TSMC's 7nm process is mature and superior to anything that Intel can currently
produce in volume, and their 5nm process has nearly double the transistor
density of 7nm (and over 4x the density of Intel's mature 14nm process).
Samsung isn't far behind.

That Intel's CEO is telling investors that they may be manufacturing cutting
edge products elsewhere is a clear signal that they're getting ready to pivot.
This is on top of the earlier steps that Intel took to make their processor
architectures more portable between manufacturing processes.

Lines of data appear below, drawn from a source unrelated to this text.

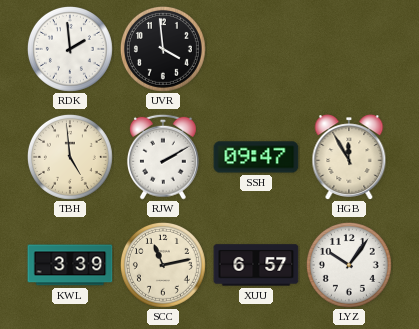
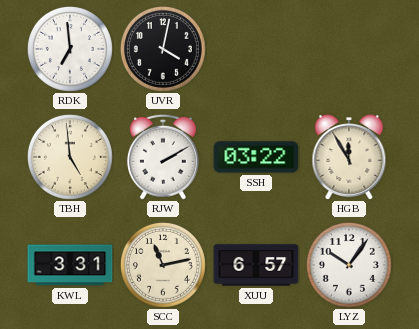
RDK: 1:59 -> 6:59
UVR: 3:59 -> 4:02
SSH: 09:47 -> 03:22
KWL: 3:39 -> 3:31
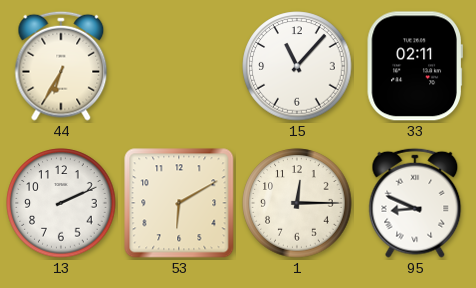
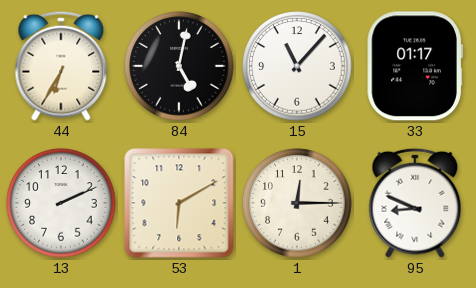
84: none -> 5:02
33: 02:11 -> 01:17
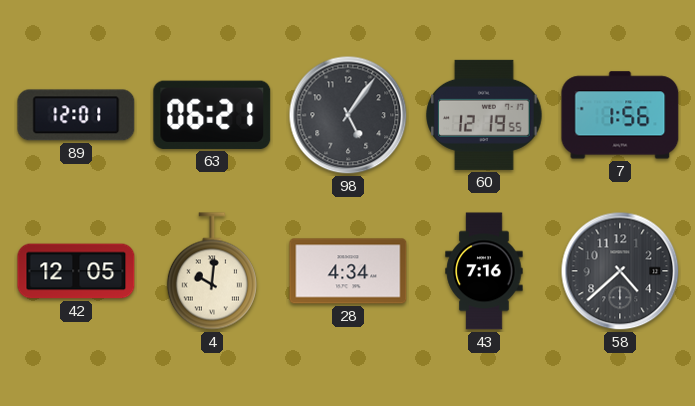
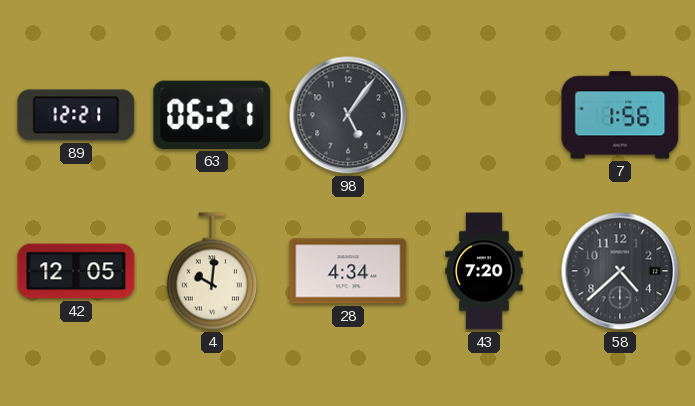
89: 12:01 -> 12:21
60: 12:19 -> none
43: 7:16 -> 7:20
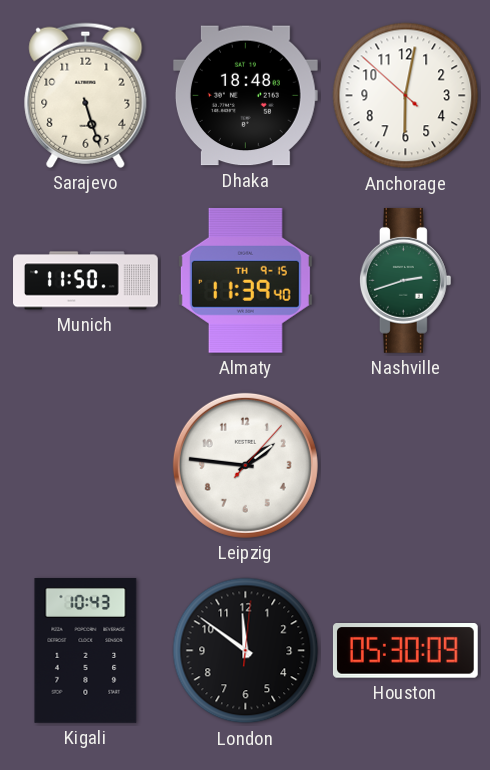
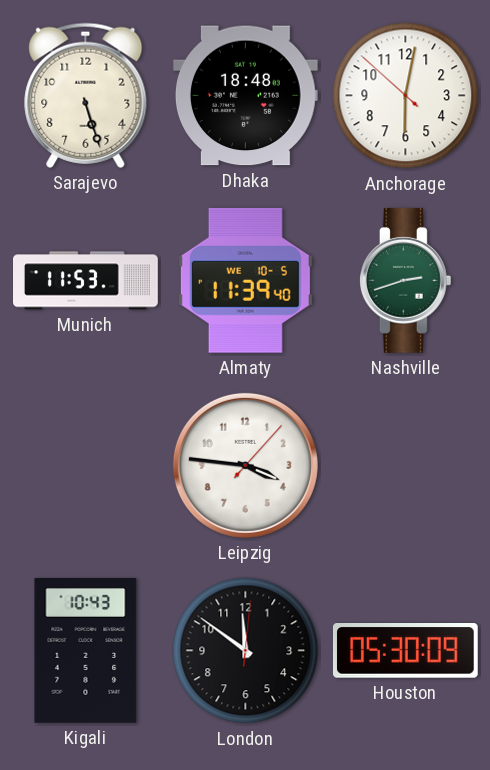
Munich: 11:50 -> 11:53
Almaty date: TH 9-15 -> WE 10-5
Leipzig: 1:46 -> 3:46
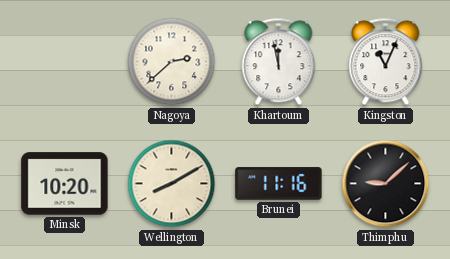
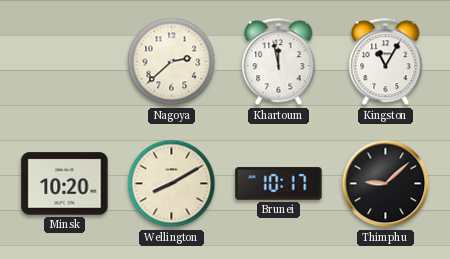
Kingston: 11:04 -> 11:05
Brunei: 11:16 -> 10:17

Semiconductor manufacturing, especially at the leading edge, requires massive
economies of scale to be sustainable. While Intel didn't explicitly say they
were bowing out, the steps that Intel's leadership is taking clearly point to
them recognizing that they have no viable path forward as a leading-edge
manufacturer.

Within the next 3 years, barring a government bailout, or TSMC/Samsung's 5nm
processes failing in a similar fashion (which at least for TSMC, seems
unlikely), I expect Intel to spin off its manufacturing business into a
separate company and go fabless.

------
rekabis
> Swan said on Friday that Intel’s products are still the best, despite the
> manufacturing delays.

LOL WUT?

AMD’s chips have twice the performance for half the price. The only people
still buying Intel are name-brand fanboys or institutional buyers that need
platform consistency. Anyone who cares about performance is already looking
hard at AMD.

Intel has painted itself into a very dark corner by resting on its laurels.
Somehow I’m thinking that it’s going to be the BlackBerry of the semiconductor
world.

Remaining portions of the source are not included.